With the completion of the acquisition under Mr. Kindler's leadership, Pfizer is one of the largest biopharmaceutical companies in the world, as well as a more diversified company in the health care industry.

Industry Leadership
During 2009, Mr. Kindler was actively involved, through both Pfizer and external organizations, in developing and advancing U.S. and global public policies that serve the overall interests of our Company and our shareholders

In summary,
In view of Mr. Kindler's accomplishments noted above and the fact that he achieved all of his objectives and exceeded most of them, the Committee believes that Mr. Kindler successfully led the Company toward the achievement of its strategic goals during 2009....

Based on the same general compensation philosophy noted above, Mr Kindler's total compensation in 2009 was $14,898,038.


Anyone who depended on these proxy statements to assess the performance of the Pfizer CEOs in 2006 and in 2010 would have likely concluded that both CEOs exhibited exemplary performance. These impressions would have apparently been sharply discrepant with the realities inside the company at those times.

Like the children of Lake Woebegone, we have frequently noted how almost all CEOs seem to appear "above average" or better to their boards of directors or trustees. The case of Pfizer in 2006 and in 2010 shows a board of directors which painted a grossly optimistic view of CEO performance to the public. In both years, these views would almost immediately clash with the fates of the particular CEOs. Now, based on the Fortune investigative report, these views seem even more overblown if not absurd.

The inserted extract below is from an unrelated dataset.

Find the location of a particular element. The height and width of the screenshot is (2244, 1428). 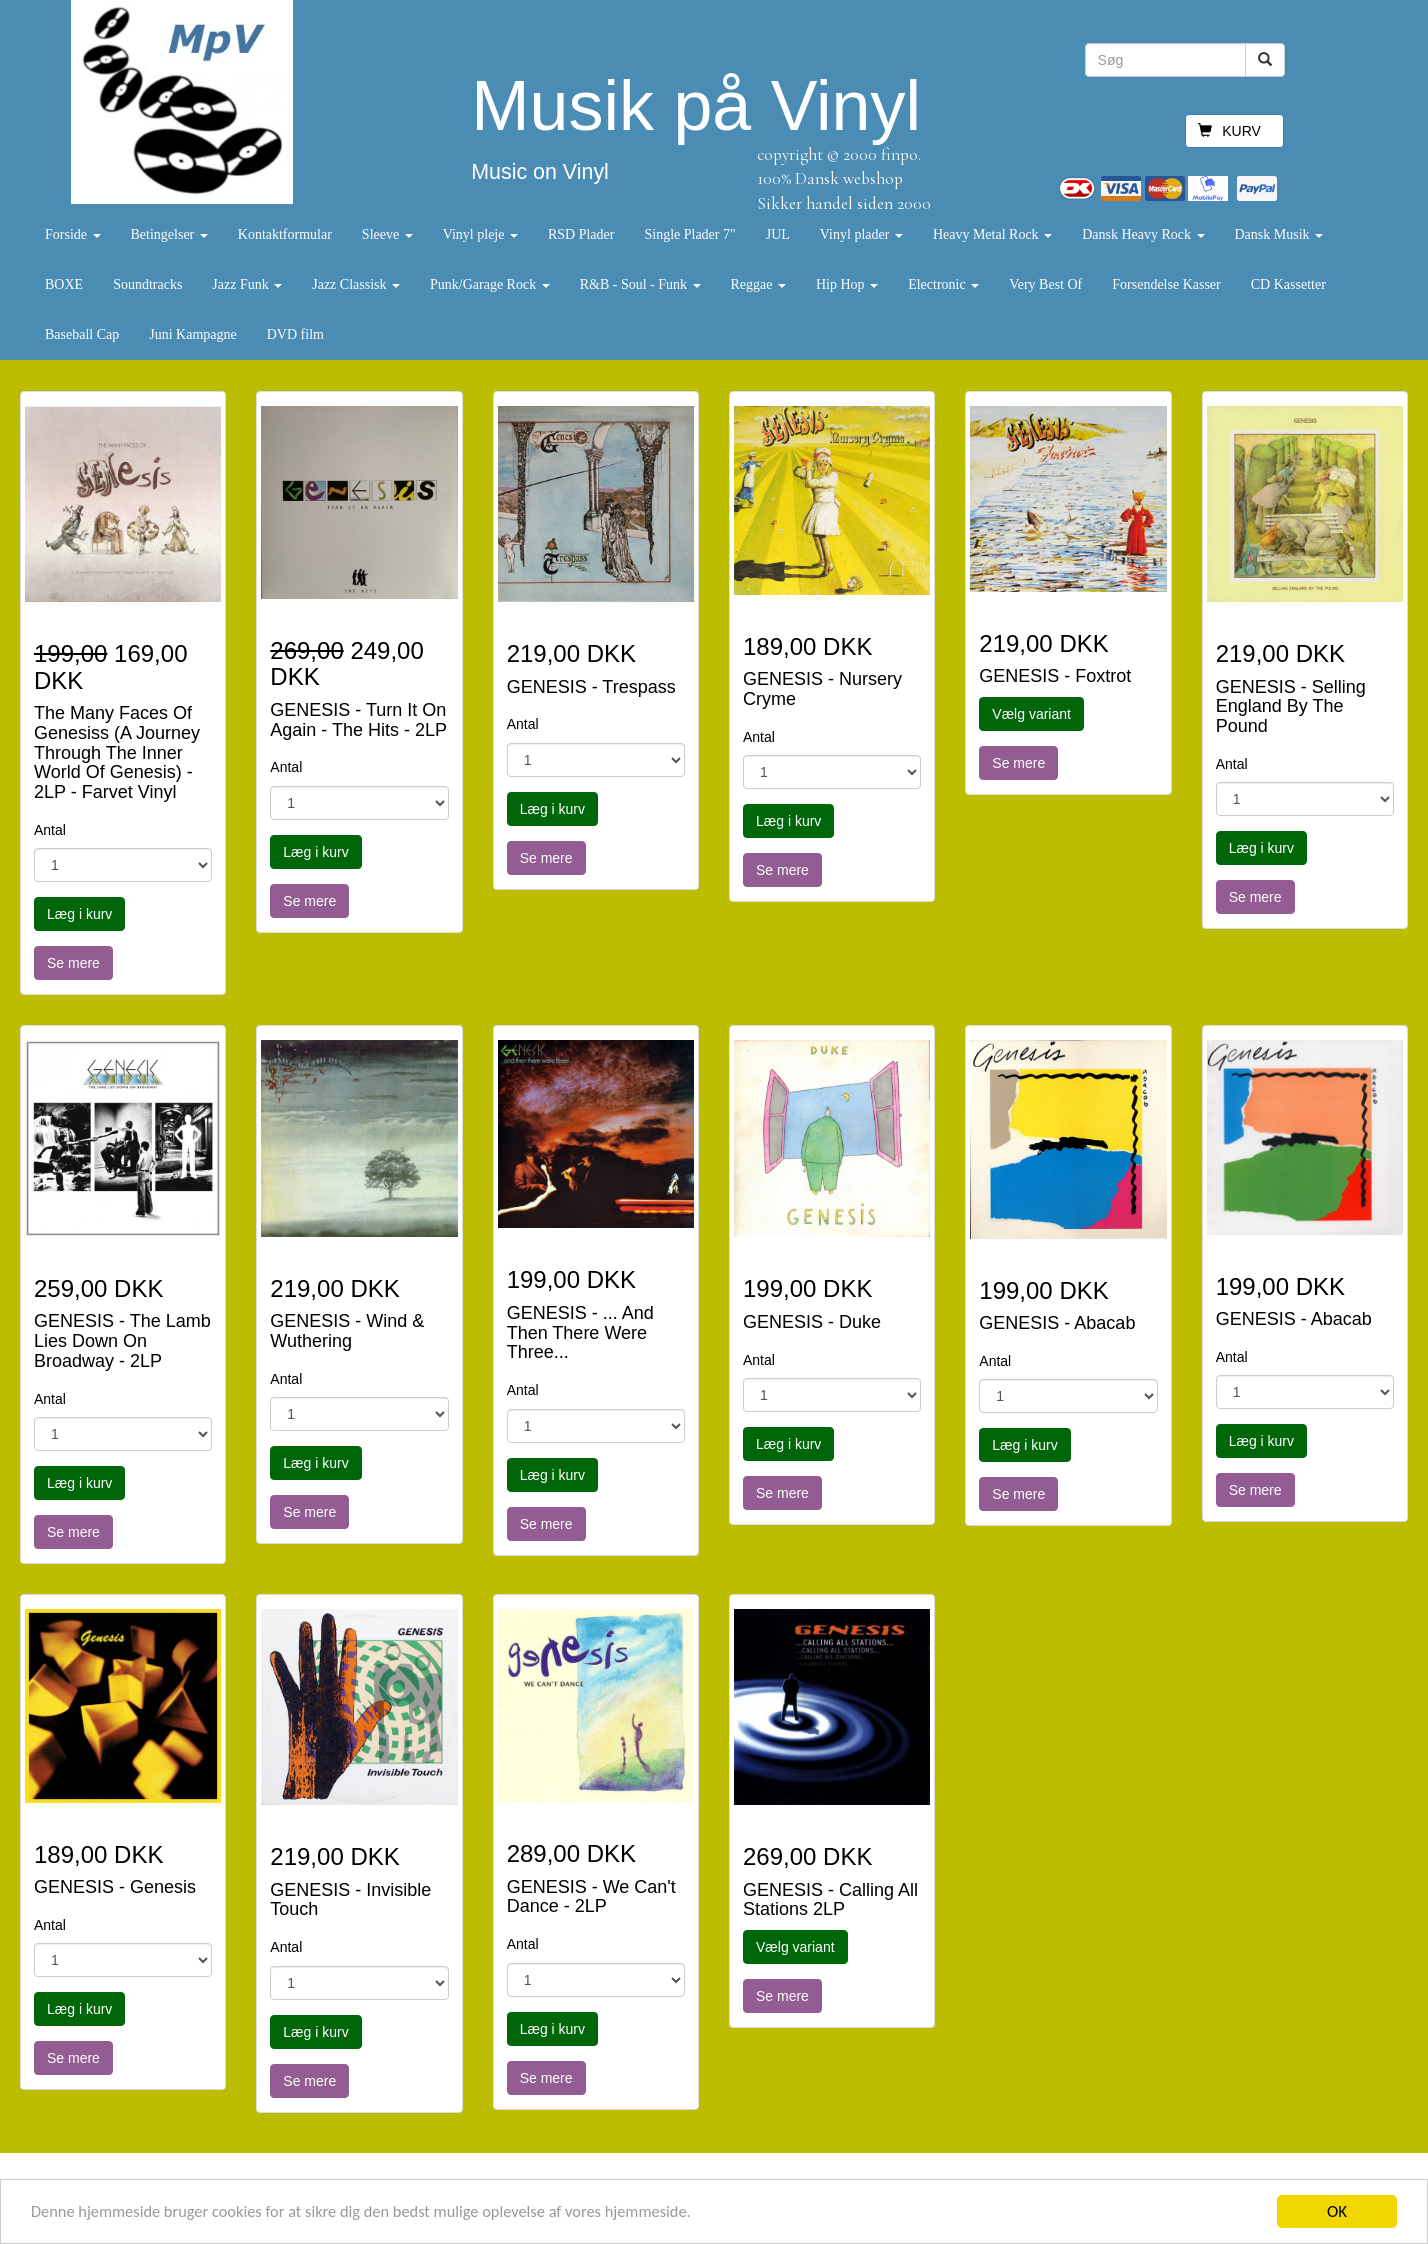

This case, which again concerns the "world's biggest research driven pharmaceutical company," suggests one should be very skeptical about evaluations of executive performance in proxy reports. Proxy reports now appear to be a very cloudy window through which to view how corporations are really run. However, in the US, proxy reports have legal standing and are supposed to be sources of definitive information for stockholders and anyone else interested in the corporations that produce them.

Thus, the large organizations that dominate US health care may be even less transparent than they appear. True health care reform requires true transparency, and meaningful deterrence of propaganda disguised as fact.


InformaticsMD said...

Another issue discussed on HC Renewal about these leaders is the lack of appropriate scientific and/or medical qualifications.

Example: McKinnell:

Hank holds a Bachelor's Degree in business from the University of British Columbia, and M.B.A. and Ph.D. degrees from the Stanford University Graduate School of Business.

As I've written before, biomedical management by people lacking a biomedical background is, by definition - and by first principles - mismanagement.

-- SS

Afraid said...

Yes, there is a difference between writing a fantasy mission statement that is all PR with nothing behind it and lying to your stockholders.

It is called a stockholder lawsuit for knowing malfeasance (in which the D&O insurance may not cover the D's and O's).

Also, where's the SEC on this?

Furthermore, did these mismanagements cause excess overhead that was billed on any government contract? Straightforward qui tam.